*** Opening Source material ***
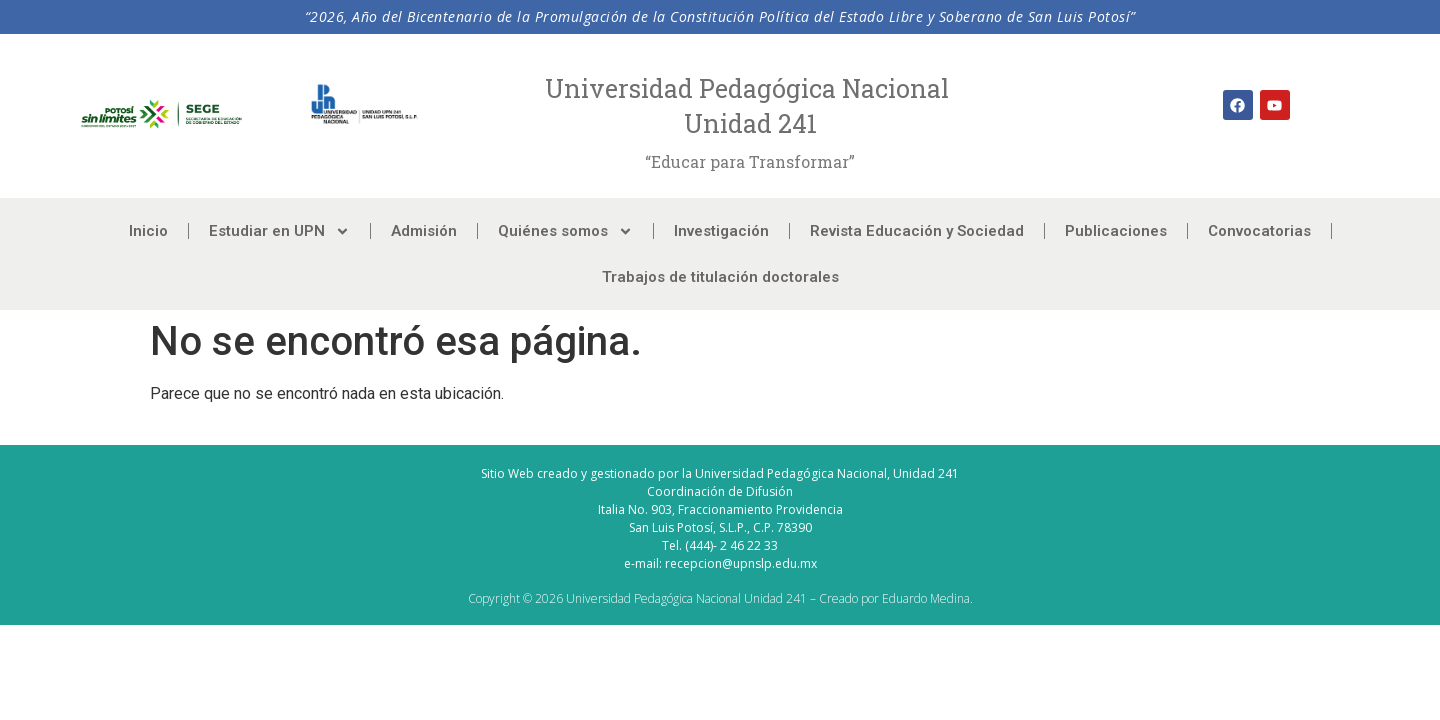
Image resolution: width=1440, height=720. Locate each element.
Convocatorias (1259, 231)
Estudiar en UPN (279, 231)
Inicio (148, 231)
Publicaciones (1116, 231)
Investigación (721, 231)
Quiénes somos (565, 231)
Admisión (424, 231)
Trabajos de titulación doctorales (720, 277)
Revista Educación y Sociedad (917, 231)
*** Closing Source material ***
**Aim of the exercise**. Give the listing above again in its entirety, exactly as written and free of images.

**Reply to the task**.
Image resolution: width=1440, height=720. Locate each element.
Convocatorias (1259, 231)
Estudiar en UPN (279, 231)
Inicio (148, 231)
Publicaciones (1116, 231)
Investigación (721, 231)
Quiénes somos (565, 231)
Admisión (424, 231)
Trabajos de titulación doctorales (720, 277)
Revista Educación y Sociedad (917, 231)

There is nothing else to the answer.